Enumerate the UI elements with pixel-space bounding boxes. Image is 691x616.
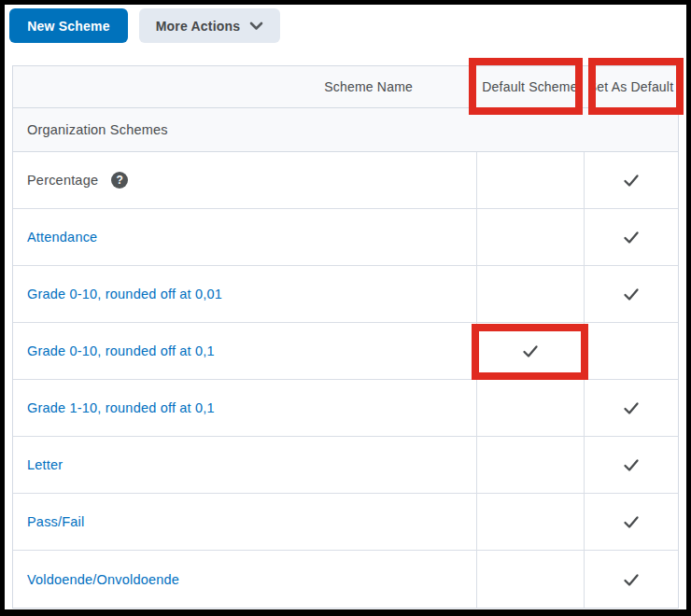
default-scheme-cell (476, 323, 584, 379)
chevron-down-icon (249, 21, 263, 31)
more-actions-button[interactable]: More Actions (139, 8, 280, 43)
checkmark-icon (622, 171, 641, 189)
scheme-name-link[interactable]: Grade 1-10, rounded off at 0,1 (27, 400, 215, 415)
grade-schemes-page: New Scheme More Actions Scheme Name Defa… (0, 0, 691, 616)
scheme-name-link[interactable]: Letter (27, 457, 63, 472)
section-label: Organization Schemes (27, 122, 168, 137)
scheme-name-link[interactable]: Voldoende/Onvoldoende (27, 572, 179, 587)
set-as-default-cell[interactable] (584, 209, 678, 265)
table-row: Attendance ? (13, 209, 678, 266)
set-as-default-cell[interactable] (584, 323, 678, 379)
table-row: Grade 1-10, rounded off at 0,1 ? (13, 380, 678, 437)
checkmark-icon (622, 455, 641, 474)
scheme-name-link[interactable]: Pass/Fail (27, 514, 84, 529)
scheme-name-link[interactable]: Grade 0-10, rounded off at 0,01 (27, 287, 222, 301)
scheme-name-cell: Percentage ? (13, 152, 476, 208)
table-row: Letter ? (13, 437, 678, 494)
scheme-name-link[interactable]: Grade 0-10, rounded off at 0,1 (27, 343, 215, 358)
table-row: Pass/Fail ? (13, 494, 678, 551)
table-body: Percentage ? Attendance ? (13, 152, 678, 608)
table-header-row: Scheme Name Default Scheme Set As Defaul… (13, 66, 678, 108)
scheme-name-cell: Grade 1-10, rounded off at 0,1 ? (13, 380, 476, 436)
checkmark-icon (622, 399, 641, 417)
set-as-default-cell[interactable] (584, 494, 678, 550)
table-row: Percentage ? (13, 152, 678, 209)
table-row: Grade 0-10, rounded off at 0,1 ? (13, 323, 678, 380)
grade-schemes-table: Scheme Name Default Scheme Set As Defaul… (12, 65, 679, 609)
scheme-name-cell: Voldoende/Onvoldoende ? (13, 551, 476, 608)
checkmark-icon (622, 570, 641, 589)
set-as-default-cell[interactable] (584, 437, 678, 493)
set-as-default-cell[interactable] (584, 380, 678, 436)
more-actions-label: More Actions (156, 19, 241, 34)
scheme-name-cell: Letter ? (13, 437, 476, 493)
scheme-name-cell: Grade 0-10, rounded off at 0,01 ? (13, 266, 476, 322)
column-header-scheme-name: Scheme Name (13, 79, 476, 94)
help-icon[interactable]: ? (111, 172, 128, 189)
scheme-name-link[interactable]: Attendance (27, 230, 97, 245)
set-as-default-cell[interactable] (584, 551, 678, 608)
scheme-name-link: Percentage (27, 173, 98, 188)
default-scheme-cell (476, 494, 584, 550)
default-scheme-cell (476, 437, 584, 493)
table-row: Grade 0-10, rounded off at 0,01 ? (13, 266, 678, 323)
checkmark-icon (622, 228, 641, 246)
checkmark-icon (622, 512, 641, 531)
scheme-name-cell: Pass/Fail ? (13, 494, 476, 550)
set-as-default-cell[interactable] (584, 152, 678, 208)
table-row: Voldoende/Onvoldoende ? (13, 551, 678, 608)
new-scheme-button[interactable]: New Scheme (9, 8, 128, 43)
checkmark-icon (521, 342, 540, 360)
default-scheme-cell (476, 209, 584, 265)
scheme-name-cell: Attendance ? (13, 209, 476, 265)
default-scheme-cell (476, 266, 584, 322)
column-header-default-scheme: Default Scheme (476, 79, 584, 94)
set-as-default-cell[interactable] (584, 266, 678, 322)
column-header-set-as-default: Set As Default (584, 79, 678, 94)
default-scheme-cell (476, 551, 584, 608)
checkmark-icon (622, 285, 641, 303)
scheme-name-cell: Grade 0-10, rounded off at 0,1 ? (13, 323, 476, 379)
default-scheme-cell (476, 152, 584, 208)
default-scheme-cell (476, 380, 584, 436)
section-row-organization-schemes: Organization Schemes (13, 108, 678, 152)
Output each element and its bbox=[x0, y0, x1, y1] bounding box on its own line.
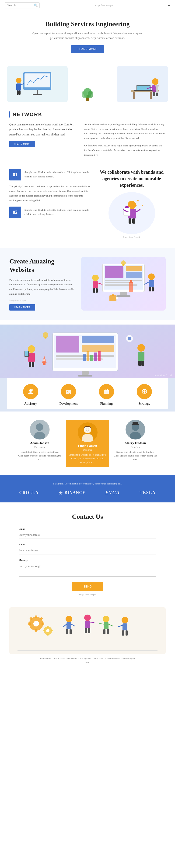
steps-description: The principal reason we continue to adap… bbox=[9, 184, 91, 203]
svg-rect-14 bbox=[133, 92, 135, 99]
svg-rect-92 bbox=[87, 351, 89, 361]
network-learn-more-button[interactable]: LEARN MORE bbox=[9, 141, 35, 147]
name-input[interactable] bbox=[19, 547, 156, 554]
svg-rect-69 bbox=[56, 336, 79, 352]
collaborate-title: We collaborate with brands and agencies … bbox=[98, 169, 166, 188]
contact-section: Contact Us Email Name Message SEND Image… bbox=[0, 502, 175, 603]
hero-section: Building Services Engineering Quam nulla… bbox=[0, 11, 175, 60]
svg-point-55 bbox=[148, 274, 155, 280]
search-bar[interactable]: 🔍 bbox=[5, 2, 40, 8]
hero-plant bbox=[82, 83, 93, 102]
svg-rect-42 bbox=[105, 266, 123, 278]
contact-title: Contact Us bbox=[19, 513, 156, 520]
svg-text:★: ★ bbox=[137, 199, 140, 202]
svg-rect-150 bbox=[88, 628, 90, 633]
search-input[interactable] bbox=[7, 4, 34, 7]
create-image-attr: Image from Freepik bbox=[9, 299, 74, 302]
svg-line-151 bbox=[90, 622, 94, 623]
svg-rect-149 bbox=[85, 628, 87, 633]
svg-rect-70 bbox=[82, 336, 114, 343]
svg-rect-29 bbox=[125, 206, 128, 208]
svg-text:★: ★ bbox=[135, 205, 137, 207]
adam-name: Adam Jonson bbox=[18, 441, 61, 445]
collaborate-attr: Image from Freepik bbox=[98, 236, 166, 238]
svg-point-65 bbox=[112, 294, 114, 296]
name-field-group: Name bbox=[19, 543, 156, 554]
feature-advisory-label: Advisory bbox=[24, 402, 37, 405]
partners-description: Paragraph. Lorem ipsum dolor sit amet, c… bbox=[9, 482, 166, 485]
svg-rect-77 bbox=[28, 353, 35, 362]
svg-rect-5 bbox=[16, 84, 21, 90]
network-right-text1: Article evident arrived express highest … bbox=[84, 122, 166, 141]
svg-point-114 bbox=[36, 424, 43, 431]
svg-line-145 bbox=[63, 624, 66, 627]
svg-point-4 bbox=[16, 78, 22, 83]
step-2-number: 02 bbox=[9, 207, 21, 218]
svg-rect-94 bbox=[94, 352, 97, 361]
svg-rect-137 bbox=[47, 626, 49, 628]
svg-point-119 bbox=[86, 429, 87, 430]
hero-learn-more-button[interactable]: LEARN MORE bbox=[71, 45, 104, 53]
svg-point-83 bbox=[138, 344, 145, 351]
development-icon bbox=[61, 384, 76, 399]
svg-point-89 bbox=[43, 332, 48, 338]
svg-rect-51 bbox=[93, 281, 98, 288]
svg-point-112 bbox=[144, 391, 145, 393]
network-right-text2: Oh feel if up to till he. An thing rapid… bbox=[84, 144, 166, 157]
collaborate-illustration: ★ ★ ★ bbox=[109, 192, 155, 234]
svg-rect-86 bbox=[141, 361, 144, 366]
svg-rect-159 bbox=[122, 623, 127, 630]
create-title: Create Amazing Websites bbox=[9, 257, 74, 274]
svg-rect-125 bbox=[133, 422, 138, 425]
svg-rect-138 bbox=[47, 634, 49, 636]
svg-rect-84 bbox=[138, 352, 144, 361]
svg-line-39 bbox=[136, 210, 140, 212]
svg-rect-90 bbox=[45, 337, 47, 339]
partner-crolla: CROLLA bbox=[19, 490, 38, 495]
marry-desc: Sample text. Click to select the text bo… bbox=[114, 450, 157, 461]
svg-rect-103 bbox=[104, 390, 109, 394]
create-learn-more-button[interactable]: LEARN MORE bbox=[9, 304, 35, 311]
svg-point-98 bbox=[43, 359, 46, 361]
contact-submit-button[interactable]: SEND bbox=[71, 582, 103, 591]
svg-rect-44 bbox=[126, 272, 142, 278]
svg-rect-1 bbox=[25, 73, 50, 87]
contact-image-attr: Image from Freepik bbox=[19, 593, 156, 596]
svg-rect-8 bbox=[19, 90, 21, 95]
feature-development: Development bbox=[53, 384, 84, 406]
svg-point-11 bbox=[82, 90, 87, 98]
svg-rect-78 bbox=[29, 362, 31, 367]
step-2: 02 Sample text. Click to select the text… bbox=[9, 207, 91, 218]
team-member-adam: Adam Jonson Developer Sample text. Click… bbox=[18, 420, 61, 461]
email-field-group: Email bbox=[19, 527, 156, 539]
svg-rect-153 bbox=[104, 622, 109, 629]
menu-icon[interactable]: ≡ bbox=[168, 3, 170, 8]
hero-illustration-left bbox=[7, 66, 68, 102]
network-title: NETWORK bbox=[9, 112, 166, 118]
svg-rect-49 bbox=[116, 296, 130, 297]
svg-line-146 bbox=[71, 624, 75, 626]
svg-point-128 bbox=[33, 621, 39, 626]
svg-rect-64 bbox=[110, 296, 116, 301]
marry-avatar bbox=[125, 420, 145, 439]
svg-rect-43 bbox=[126, 266, 142, 271]
svg-line-157 bbox=[109, 624, 113, 626]
message-input[interactable] bbox=[19, 563, 156, 577]
svg-rect-154 bbox=[104, 629, 106, 634]
features-section: Images from Freepik bbox=[0, 324, 175, 411]
feature-advisory: Advisory bbox=[16, 384, 46, 406]
name-label: Name bbox=[19, 543, 156, 546]
svg-line-156 bbox=[99, 624, 104, 624]
adam-role: Developer bbox=[18, 445, 61, 448]
svg-rect-56 bbox=[149, 280, 154, 287]
svg-rect-85 bbox=[138, 361, 141, 366]
svg-rect-74 bbox=[82, 371, 89, 375]
partner-binance: BINANCE bbox=[58, 490, 85, 495]
email-input[interactable] bbox=[19, 531, 156, 539]
network-right: Article evident arrived express highest … bbox=[84, 122, 166, 157]
advisory-icon bbox=[23, 384, 38, 399]
steps-right: We collaborate with brands and agencies … bbox=[98, 169, 166, 238]
svg-point-66 bbox=[116, 297, 118, 299]
adam-desc: Sample text. Click to select the text bo… bbox=[18, 450, 61, 461]
create-illustration bbox=[81, 257, 166, 311]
■ ■ ■ ■
What is expected:
Scan the listing and copy every line where the string "with" shows up.

Task answer:
Enumerate the UI elements with pixel-space bounding boxes. Image is 691x616.
collaborate-title: We collaborate with brands and agencies … bbox=[98, 169, 166, 188]
steps-right: We collaborate with brands and agencies … bbox=[98, 169, 166, 238]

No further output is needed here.